Basil Kincaid, Melanin Activation: Sun Harvest, 2020-2022. Photography courtesy the artist and Venus Over Manhattan, New York.
By Osman Can Yerebakan
Artist and quilter Basil Kincaid has been aiming high—not only with his recent habit of jumping as a form of bodily training, but also with the ambition of his mixed-media quilted works currently making their New York debut at the artist’s solo exhibition “River, Frog and Crescent Moon” at Venus Over Manhattan. All seven large-scale quilts at the Upper East Side gallery feature densely woven surfaces, rich with narratives that combine the subliminal with the everyday. Contorted bodies with large phalluses stretch over fluid dreamscapes; geometric patterns provide hallucinatory backdrops. Overall, bright hues—mainly from textiles that Kincaid collects from his loved ones—remain persistent.
“Part of the mythology in the work takes daily elements in life and attribute further meaning,” he says. “It could be seen simply as jumping or a metaphor for taking a leap of faith or reaching a new height.” The leaping figure in the show’s only vertical quilt, The Frog (2022), is autobiographical, capturing both his recent hobby and the bounds his studio practice has made.
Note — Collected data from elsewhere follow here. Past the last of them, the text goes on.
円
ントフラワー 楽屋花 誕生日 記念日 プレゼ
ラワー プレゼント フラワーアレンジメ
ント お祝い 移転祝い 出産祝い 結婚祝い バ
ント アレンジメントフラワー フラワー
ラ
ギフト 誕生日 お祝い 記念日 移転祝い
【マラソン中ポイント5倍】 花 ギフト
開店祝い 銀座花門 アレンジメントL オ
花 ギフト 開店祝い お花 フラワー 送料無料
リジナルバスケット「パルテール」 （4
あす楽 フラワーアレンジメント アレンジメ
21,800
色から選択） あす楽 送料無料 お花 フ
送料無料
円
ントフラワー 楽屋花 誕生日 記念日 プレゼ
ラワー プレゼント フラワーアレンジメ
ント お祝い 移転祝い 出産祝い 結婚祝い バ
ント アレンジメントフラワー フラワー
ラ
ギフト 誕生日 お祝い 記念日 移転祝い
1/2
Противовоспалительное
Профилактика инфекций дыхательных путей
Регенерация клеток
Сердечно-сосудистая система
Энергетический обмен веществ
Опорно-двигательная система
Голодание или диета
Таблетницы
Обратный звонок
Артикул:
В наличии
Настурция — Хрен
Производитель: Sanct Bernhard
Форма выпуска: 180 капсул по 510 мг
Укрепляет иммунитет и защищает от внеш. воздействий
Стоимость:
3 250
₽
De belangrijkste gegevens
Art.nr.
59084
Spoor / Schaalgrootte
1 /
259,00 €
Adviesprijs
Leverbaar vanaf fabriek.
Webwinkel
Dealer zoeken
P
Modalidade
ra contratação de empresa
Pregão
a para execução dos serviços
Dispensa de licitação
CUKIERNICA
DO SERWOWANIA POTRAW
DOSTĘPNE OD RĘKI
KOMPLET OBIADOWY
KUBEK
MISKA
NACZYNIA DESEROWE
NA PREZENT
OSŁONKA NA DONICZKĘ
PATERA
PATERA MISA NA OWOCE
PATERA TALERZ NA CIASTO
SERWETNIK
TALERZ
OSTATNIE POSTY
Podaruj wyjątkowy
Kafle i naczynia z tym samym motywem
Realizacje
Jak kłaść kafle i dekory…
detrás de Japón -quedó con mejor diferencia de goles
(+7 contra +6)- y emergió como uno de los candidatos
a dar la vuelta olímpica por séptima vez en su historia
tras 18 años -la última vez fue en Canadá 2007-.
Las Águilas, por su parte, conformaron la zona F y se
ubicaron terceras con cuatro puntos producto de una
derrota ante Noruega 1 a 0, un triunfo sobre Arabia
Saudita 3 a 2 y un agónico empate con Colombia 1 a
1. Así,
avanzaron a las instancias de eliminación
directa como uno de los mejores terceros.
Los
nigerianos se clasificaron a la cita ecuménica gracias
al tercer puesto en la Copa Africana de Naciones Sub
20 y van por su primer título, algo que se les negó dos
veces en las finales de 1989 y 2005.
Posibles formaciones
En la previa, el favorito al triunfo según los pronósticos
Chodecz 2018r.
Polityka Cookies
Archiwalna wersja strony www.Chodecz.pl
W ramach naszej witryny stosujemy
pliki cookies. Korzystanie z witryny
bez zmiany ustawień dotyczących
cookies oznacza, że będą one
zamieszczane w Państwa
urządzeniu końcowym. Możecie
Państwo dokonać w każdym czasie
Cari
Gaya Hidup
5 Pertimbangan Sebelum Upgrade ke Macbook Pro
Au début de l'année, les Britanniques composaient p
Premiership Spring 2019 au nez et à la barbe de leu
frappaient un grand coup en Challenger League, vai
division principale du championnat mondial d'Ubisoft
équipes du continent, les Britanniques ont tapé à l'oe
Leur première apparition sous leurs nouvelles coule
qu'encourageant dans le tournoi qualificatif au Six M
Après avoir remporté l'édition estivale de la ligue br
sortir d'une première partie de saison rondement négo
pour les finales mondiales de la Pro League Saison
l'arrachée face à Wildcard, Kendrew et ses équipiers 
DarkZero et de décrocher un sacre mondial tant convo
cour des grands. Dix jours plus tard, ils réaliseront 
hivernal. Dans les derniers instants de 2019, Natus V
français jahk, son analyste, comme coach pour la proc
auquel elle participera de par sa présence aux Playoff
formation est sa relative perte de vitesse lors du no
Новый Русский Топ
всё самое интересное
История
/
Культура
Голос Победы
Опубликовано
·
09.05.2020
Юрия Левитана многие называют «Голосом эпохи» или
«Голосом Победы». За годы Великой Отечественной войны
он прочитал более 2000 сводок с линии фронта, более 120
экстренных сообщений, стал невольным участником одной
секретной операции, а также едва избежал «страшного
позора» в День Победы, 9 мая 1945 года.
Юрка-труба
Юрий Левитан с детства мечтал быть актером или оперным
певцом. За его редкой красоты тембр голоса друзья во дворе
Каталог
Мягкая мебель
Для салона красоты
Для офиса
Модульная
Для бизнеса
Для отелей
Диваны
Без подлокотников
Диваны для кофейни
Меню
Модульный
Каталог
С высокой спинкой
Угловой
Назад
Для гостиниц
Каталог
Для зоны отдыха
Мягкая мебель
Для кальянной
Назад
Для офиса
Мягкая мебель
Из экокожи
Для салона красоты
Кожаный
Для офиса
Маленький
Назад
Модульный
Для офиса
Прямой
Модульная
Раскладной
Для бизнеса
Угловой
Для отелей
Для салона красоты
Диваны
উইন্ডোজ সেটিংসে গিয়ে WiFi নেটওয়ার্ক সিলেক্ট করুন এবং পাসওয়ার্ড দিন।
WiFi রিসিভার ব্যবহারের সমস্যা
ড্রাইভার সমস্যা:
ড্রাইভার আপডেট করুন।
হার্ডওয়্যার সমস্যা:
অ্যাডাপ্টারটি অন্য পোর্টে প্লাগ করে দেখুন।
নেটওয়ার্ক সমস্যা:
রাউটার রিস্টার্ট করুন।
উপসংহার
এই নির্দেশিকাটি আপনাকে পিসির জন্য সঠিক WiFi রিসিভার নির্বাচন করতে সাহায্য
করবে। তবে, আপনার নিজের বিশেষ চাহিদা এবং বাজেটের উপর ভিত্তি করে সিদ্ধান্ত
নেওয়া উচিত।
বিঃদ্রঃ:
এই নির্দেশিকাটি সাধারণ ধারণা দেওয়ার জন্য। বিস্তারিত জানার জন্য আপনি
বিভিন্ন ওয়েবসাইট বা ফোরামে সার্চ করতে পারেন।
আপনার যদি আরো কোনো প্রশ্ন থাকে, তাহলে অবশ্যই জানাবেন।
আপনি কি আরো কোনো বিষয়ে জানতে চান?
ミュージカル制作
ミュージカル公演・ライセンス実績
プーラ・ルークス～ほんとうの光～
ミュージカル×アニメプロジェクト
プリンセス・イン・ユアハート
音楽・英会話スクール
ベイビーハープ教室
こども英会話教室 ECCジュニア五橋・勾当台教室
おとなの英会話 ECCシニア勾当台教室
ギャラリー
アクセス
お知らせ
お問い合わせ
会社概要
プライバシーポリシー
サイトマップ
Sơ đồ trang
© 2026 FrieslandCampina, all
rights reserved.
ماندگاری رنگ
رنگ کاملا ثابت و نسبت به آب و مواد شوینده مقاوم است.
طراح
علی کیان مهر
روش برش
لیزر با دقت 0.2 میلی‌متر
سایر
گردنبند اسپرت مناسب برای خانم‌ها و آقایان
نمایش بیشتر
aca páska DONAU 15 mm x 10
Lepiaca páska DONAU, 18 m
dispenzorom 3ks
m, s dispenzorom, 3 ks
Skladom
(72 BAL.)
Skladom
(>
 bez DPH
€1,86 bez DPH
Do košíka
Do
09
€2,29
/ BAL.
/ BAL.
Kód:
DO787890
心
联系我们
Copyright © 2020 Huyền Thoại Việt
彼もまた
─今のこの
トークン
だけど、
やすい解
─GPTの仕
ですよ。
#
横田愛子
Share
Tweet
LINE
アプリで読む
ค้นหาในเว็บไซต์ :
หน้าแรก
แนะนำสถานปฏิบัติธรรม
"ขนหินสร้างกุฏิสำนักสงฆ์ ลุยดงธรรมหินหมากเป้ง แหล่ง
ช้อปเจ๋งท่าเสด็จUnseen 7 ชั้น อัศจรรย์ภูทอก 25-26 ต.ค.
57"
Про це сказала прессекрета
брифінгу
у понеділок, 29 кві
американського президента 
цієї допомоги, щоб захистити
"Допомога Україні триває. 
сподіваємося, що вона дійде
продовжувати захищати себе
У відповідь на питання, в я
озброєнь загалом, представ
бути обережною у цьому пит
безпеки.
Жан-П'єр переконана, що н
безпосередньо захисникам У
This year alone, the 36-year-old has been featured in group shows at Kunsthalle Krems in Austria, Smithsonian American Art Museum in D.C., Laumeier Sculpture Park in St. Louis, and curator Legacy Russell’s traveling Hauser & Wirth exhibition, “The New Bend,” and another solo exhibition in Miami with Mindy Solomon Gallery.
Moving to Accra in 2014 on an Arts Connect International residency as a painter was a turning point for Kincaid’s life and career. After years of working as a middle school art teacher, he had felt the urge for a new chapter in his own practice—and the residency allowed him to pick an international destination for a nine-month sojourn. Kincaid chose Ghana to see the dungeons built for enslaved people on the coast during slave trade. There, he started quilting for the first time, “because I felt close to my family history,” he says.
“After a Western canon-focused education at school, I wanted to know what my lineage was producing.” Using his “muscle memory” of bending over the paper to draw as a 10-year-old kid came in handy to scout and weave horizontally on the floor. Now, the artist’s work marries Ghana’s local fiber traditions, such as kente cloth, with traditional Black American techniques, “to look at their relationships through the materials and the act of weaving,” he explains.
Hailing from a family with a long history in quilting, Kincaid remembers watching his grandmother and her friends do the needlework at his grandparents’ farm in Arkansas with “a distanced curiosity.” Today, the spiritual element of his practice comes in heavy “because I can feel her energy with me.” Revisiting familial lineage has also granted Kincaid fresh eyes to look at art history. His grandmother’s intuitive quilts, similar to the southern tradition of Gee’s Bend, serve as inspiration. “Those patterns she created are the height of abstraction, but no one regarded them that way,” Kincaid says. His own work vows to give quilting the art lineage it deserves.
While quilting at his Accra studio where all the works in his new show come from, the act is bigger than him, a meditation that weaves the efforts of generations of celebrated or forgotten Black quilters. Sewing together emotionally-charged fabrics with intuition is critical for letting his subconsciousness lead the way. “If I had to filter my ideas through my cognitive mind, who knows if I would have started quilting,” Kincaid admits.